═════ EXERCISE DATA

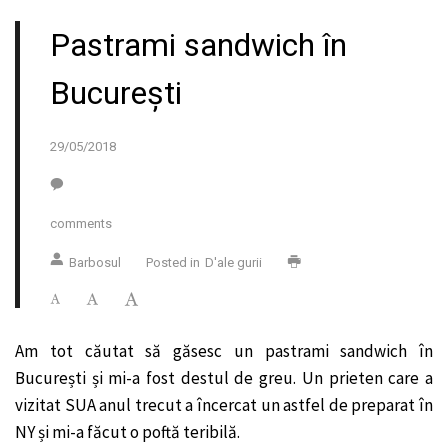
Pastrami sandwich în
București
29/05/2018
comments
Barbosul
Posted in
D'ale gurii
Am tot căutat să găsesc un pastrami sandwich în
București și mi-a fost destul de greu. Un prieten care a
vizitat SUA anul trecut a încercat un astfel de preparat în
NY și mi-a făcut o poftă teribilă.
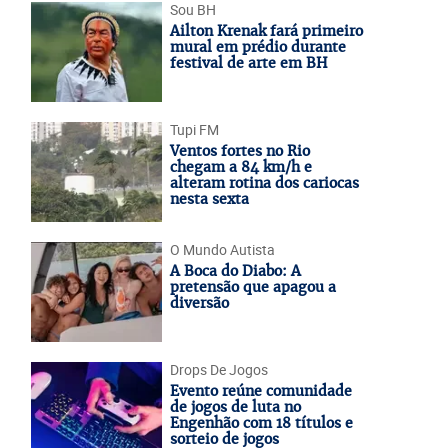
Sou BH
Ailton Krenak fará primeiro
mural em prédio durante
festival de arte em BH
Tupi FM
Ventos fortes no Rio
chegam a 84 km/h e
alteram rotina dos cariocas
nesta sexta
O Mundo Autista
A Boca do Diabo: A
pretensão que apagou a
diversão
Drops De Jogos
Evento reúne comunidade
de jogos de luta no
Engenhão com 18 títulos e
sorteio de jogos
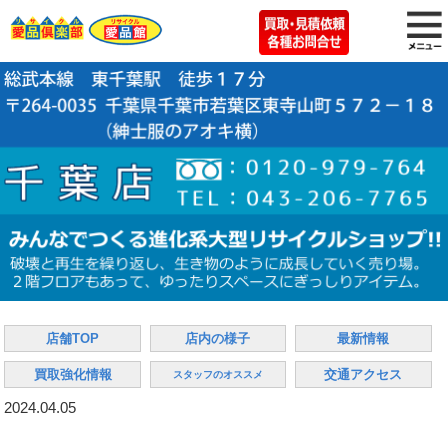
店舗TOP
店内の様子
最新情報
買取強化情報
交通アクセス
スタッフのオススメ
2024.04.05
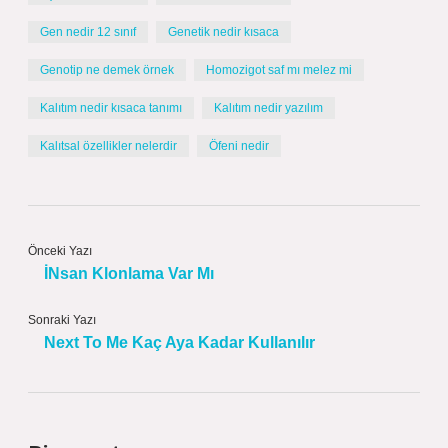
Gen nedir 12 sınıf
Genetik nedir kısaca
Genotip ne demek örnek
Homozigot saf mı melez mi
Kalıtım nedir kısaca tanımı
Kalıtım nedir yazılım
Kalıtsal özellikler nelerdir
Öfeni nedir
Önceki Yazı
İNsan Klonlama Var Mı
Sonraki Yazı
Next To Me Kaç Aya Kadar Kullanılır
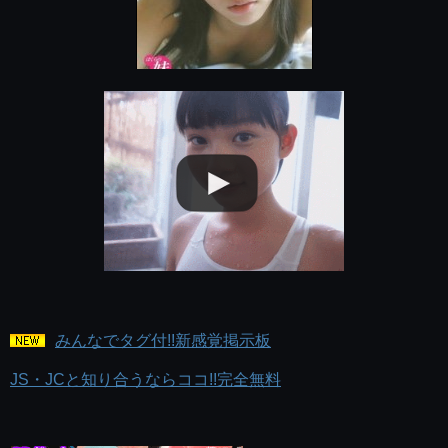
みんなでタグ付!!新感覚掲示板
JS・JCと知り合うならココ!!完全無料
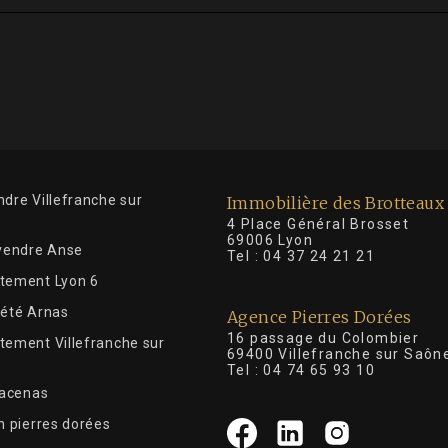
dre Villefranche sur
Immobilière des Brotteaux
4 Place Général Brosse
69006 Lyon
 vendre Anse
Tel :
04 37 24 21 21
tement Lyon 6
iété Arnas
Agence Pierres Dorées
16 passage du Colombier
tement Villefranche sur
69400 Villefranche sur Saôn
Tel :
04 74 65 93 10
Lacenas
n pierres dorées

══════════

● DIRECTIONS FOR THIS TASK: Within the entries, find all lines that contain "București" and copy each one.

● SOLUTION TO THIS PROBLEM:
București
București și mi-a fost destul de greu. Un prieten care a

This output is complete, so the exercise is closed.